DJ Coreys MusikTipps Februar 2024
Lil Nas X, Renée Rapp, Boy George, Brittany Howard, Madi Diaz, Katy Kirby, The Last Dinner Party, Oscar Les Vacances, Mine, Kirin J Callinan
Privat und emotional: der neue Lil Nas X. Der Soundtrack zur Neuverfilmung von «Mean Girls» mit LGBTQ-Favoritin Renée Rapp. Boy Georges kleines Comeback mit Disco-Titan Nile Rodgers. Zweites Solo-Album für Brittany Howard, ehemalige Alabama-Shake-Frontfrau. Queerer Singer-/Songwriter-Country-Pop mit Madi Diaz und Katy Kirby. Die neuen Monarchinnen des Baroque-Pop oder kurz The Last Dinner Party. Pastellfarbener Queer-French-Pop mit Oscar Les Vacances. Der bittersüsse Deutsch-Pop von Mine. Vom Enfant Terrible zum geläuterten Indie-Pop-Sänger: Kirin J Callinan.
LIL NAS X,
Where Do We Go Now (Columbia/Sony)
Lil Nax X verkörpert die Provokation, den Exzess und die Dekadenz. Im Januar hat sich der schwule Rapper mit der Single «J Christ» zurückgemeldet, mit der er seine Wiederauferstehung als Künstler gefeiert und zugleich eine Blasphemie-Debatte ausgelöst hat. Die aktuelle HBO-Dokumentation «Music From Lil Nas X: Long Live Montero», die ihn tagebuchartig auf der “Long Live Montero”-Tour 2022/2023 begleitet, zeigt allerdings ein anderes Bild. Hinter den Kulissen ist Lil Nax X nämlich ein sensibler junger Mann, der trotz vieler Haters seine queere Identität akzeptiert, mit Angstzuständen, Depressionen und Erfolgsdruck kämpft und seinen Platz im Olymp der schwarzen, queeren Ikonen meisterhaft beherrscht. Im Endtitelsong «Where Do We Go Now» schlägt Lil Nax X einen eindeutig emotionaleren Ton als auf «J Christ» an.

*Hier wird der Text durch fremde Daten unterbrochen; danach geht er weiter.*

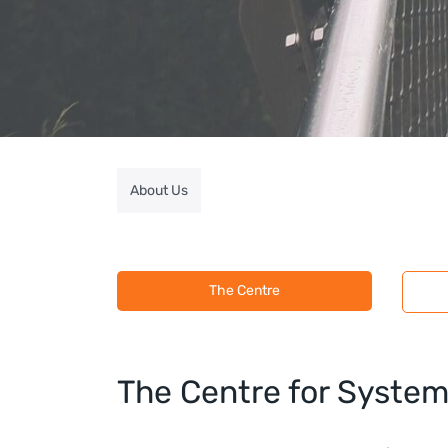
About Us
The Centre
​The Centre for Syste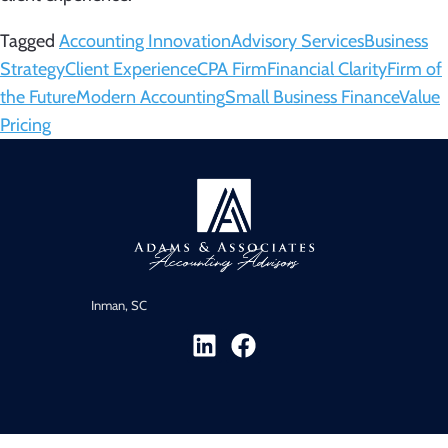
Tagged
Accounting Innovation
Advisory Services
Business
Strategy
Client Experience
CPA Firm
Financial Clarity
Firm of
the Future
Modern Accounting
Small Business Finance
Value
Pricing
Inman, SC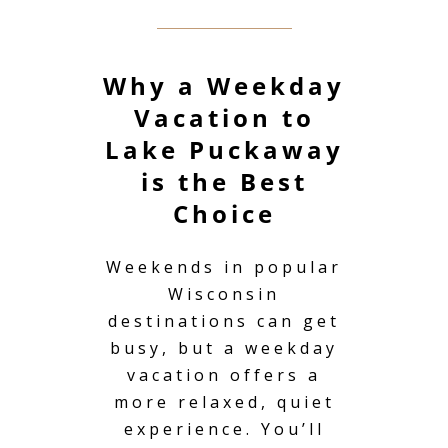
Why a Weekday
Vacation to
Lake Puckaway
is the Best
Choice
Weekends in popular
Wisconsin
destinations can get
busy, but a
weekday
vacation
offers a
more relaxed, quiet
experience. You’ll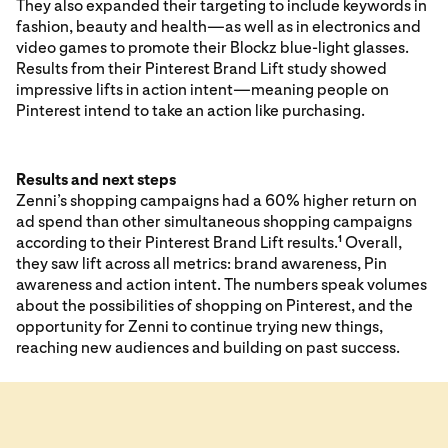
They also expanded their targeting to include keywords in
fashion, beauty and health—as well as in electronics and
video games to promote their Blockz blue-light glasses.
Results from their Pinterest Brand Lift study showed
impressive lifts in action intent—meaning people on
Pinterest intend to take an action like purchasing.
Results and next steps
Zenni’s shopping campaigns had a 60% higher return on
ad spend than other simultaneous shopping campaigns
according to their Pinterest Brand Lift results.
Overall,
1
they saw lift across all metrics: brand awareness, Pin
awareness and action intent. The numbers speak volumes
about the possibilities of shopping on Pinterest, and the
opportunity for Zenni to continue trying new things,
reaching new audiences and building on past success.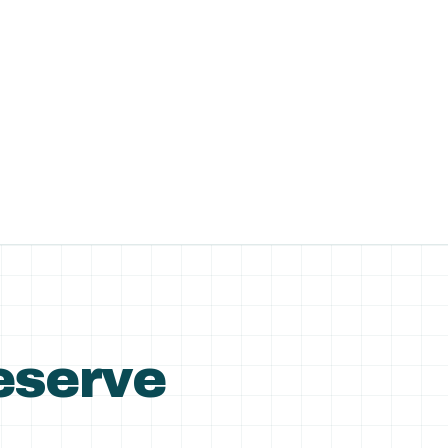
Reserve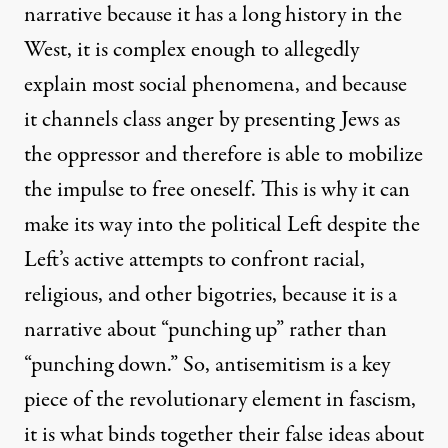
narrative because it has a long history in the
West, it is complex enough to allegedly
explain most social phenomena, and because
it channels class anger by presenting Jews as
the oppressor and therefore is able to mobilize
the impulse to free oneself. This is why it can
make its way into the political Left despite the
Left’s active attempts to confront racial,
religious, and other bigotries, because it is a
narrative about “punching up” rather than
“punching down.” So, antisemitism is a key
piece of the revolutionary element in fascism,
it is what binds together their false ideas about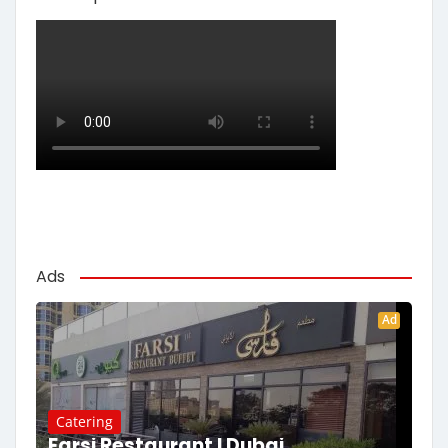
Ads
Ad
Catering
Farsi Restaurant | Dubai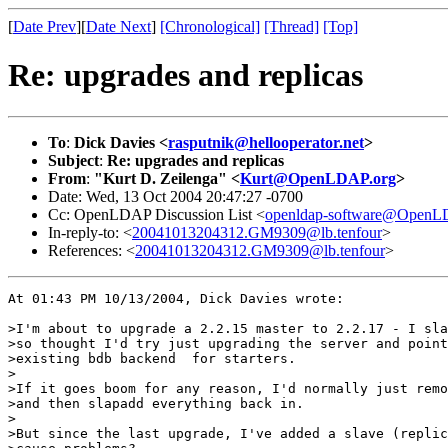
[
Date Prev
][
Date Next
]
[Chronological]
[Thread]
[Top]
Re: upgrades and replicas
To
:
Dick Davies <
rasputnik@hellooperator.net
>
Subject
:
Re: upgrades and replicas
From
:
"Kurt D. Zeilenga" <
Kurt@OpenLDAP.org
>
Date: Wed, 13 Oct 2004 20:47:27 -0700
Cc: OpenLDAP Discussion List <
openldap-software@OpenL
In-reply-to: <
20041013204312.GM9309@lb.tenfour
>
References: <
20041013204312.GM9309@lb.tenfour
>
At 01:43 PM 10/13/2004, Dick Davies wrote:

>I'm about to upgrade a 2.2.15 master to 2.2.17 - I sla
>so thought I'd try just upgrading the server and point
>existing bdb backend  for starters.

>

>If it goes boom for any reason, I'd normally just remo
>and then slapadd everything back in.

>

>But since the last upgrade, I've added a slave (replic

RENÉE RAPP & AULI’I CRAVALHO
Mean Girls (Music From The Motion Picture)
Seitdem die selbsternannte «Bisexual Princess» in der Serie «The Sex Lives Of College Girls» die lesbische Studentin Leghton spielte und im Video zu ihrer famosen Single «Pretty Girls» mit einer Blondine herumknutschte, kann Renée Rapp auf eine grosse queere Fanbase zählen. Im Broadway-Musical und in der aktuellen Neuverfilmung von «Mean Girls» brilliert Renée Rapp in der Rolle der hinterlistigen High-School-Domina Regina George, die ihre Mädchen-Clique quält und eine ganze Schule mit glamouröser Härte in Schach hält. Renée Rapp füllt ihre Figur gesanglich und schauspielerisch voll aus. Auf dem Soundtrack-Album zum Film überzeugt sie insbesondere im Schlüsselsong «World Burn».

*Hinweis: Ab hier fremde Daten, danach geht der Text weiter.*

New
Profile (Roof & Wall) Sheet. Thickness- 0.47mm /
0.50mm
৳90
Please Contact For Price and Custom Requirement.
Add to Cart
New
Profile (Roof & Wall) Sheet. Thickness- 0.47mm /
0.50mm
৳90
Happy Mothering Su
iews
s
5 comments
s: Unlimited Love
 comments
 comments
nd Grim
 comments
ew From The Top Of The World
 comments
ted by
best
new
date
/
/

ARIANA DEBOSE, BOY GEORGE & NILE RODGERS
Electric Energy (Marv Music Recording Limited)
Der Film «Argylle» erzählt die Geschichte der Autorin der gleichnamigen Spionage-Buchreihe, die von ihrer eigenen fiktionalen Geschichte real eingeholt wird. Der hochkarätig besetzte und actiongeladene Agentenkrimi nimmt die Klischees der Spionage-Filme aufs Korn und sprengt gerne die Genre-Grenzen. Musikalisch ist «Argylle» in der Disco-Musik der frühen 80er-Jahre steckengeblieben. Die Schauspielerin und Musical-Darstellerin Ariana DeBose, die Gay-Ikone Boy George, der hier ein kleines musikalisches Comeback feiert, und der Disco-Titan Nile Rodgers liefern den perfekten Disco-Funk-Banger dazu: Electric Energy.
BRITTANY HOWARD
What Now (Island/Universal)
Die lesbische Musikerin Brittany Howard, Ex-Frontfrau der Blues-Rock-Band Alabama Shakes, mit der sie vier Grammy gewann, ist zurück. Auf ihrem zweiten Solo-Album «What Now» erweitert die Songwriterin mit der tiefen und kratzigen Stimme ihr Klangspektrum. Die neuen Songs haben also wenig mit dem Südstaaten-Rock ihrer Anfänge zu tun, sondern reichen vom nervösen Funk-Groove des Titelstücks über House in «Prove It To You» bis zu Afro-Jazz in «Red Flags». In den Slow-Jams “To Be Still” und “Samson” sowie im zärtlichen «I Don’t” verarbeitet Brittany Howard die Scheidung von ihrer von ihrer Frau und Mitmusikerin Jesse Lafser. «What Now» hat sie gemeinsam mit Shawn Everett produziert, der gerne mit LGBTQ-Acts zusammenarbeitet (Big Thief, King Princess, Kesha, Anjimile).
MADI DIAZ
Weird Faith (ANTI/Epitaph)
Mit akustischer, karger Instrumentierung und gebrochenem Herz besang Madi Diaz auf „History Of A Feeling“ (2021) die langsame Auflösung einer tiefen Beziehung. Die queere Künstlerin aus Nashville packt in emotional berührenden Songs sehr persönliche Erfahrungen und Gefühle. In ihrem Folk-Songwriting schimmern die gefühlvolle Romantik einer Brandi Carlile, die Introspektion einer Phoebe Bridgers und den Country-Pop-Stil einer Kacey Musgraves durch. Das gilt ebenfalls für das neue Album «Weird Faith», das den Beginn einer neuen Liebe und den Gewinn neuen Vertrauens zelebriert. «Don’t Do Me Good» im Duett mit Kacey Musgraves unterstreicht diese positive Grundstimmung.
KATY KIRBY
Blue Raspberry (Anti)
Auf ihrem Debüt “Cool dry place” (2021) erzählte die Singersongwriterin aus Texas in minimalistischen Folk-Songs insbesondere vom Aufwachsen in einem streng christlichen Elternhaus. Auf dem Nachfolgeralbum «Blue Raspberry» bricht Katy Kirby mit der Religion, setzt sich mit ihren ersten queeren Liebesbeziehungen auseinander und verleiht ihrer fein instrumentierten Country Music eine angenehme lesbisch-queere Note. So markiert «Blue Raspberry» neue Eckpunkte in der musikalischen und persönlichen Entwicklung dieser jungen Künstlerin.
THE LAST DINNER PARTY
Prelude To Ecstasy (Universal)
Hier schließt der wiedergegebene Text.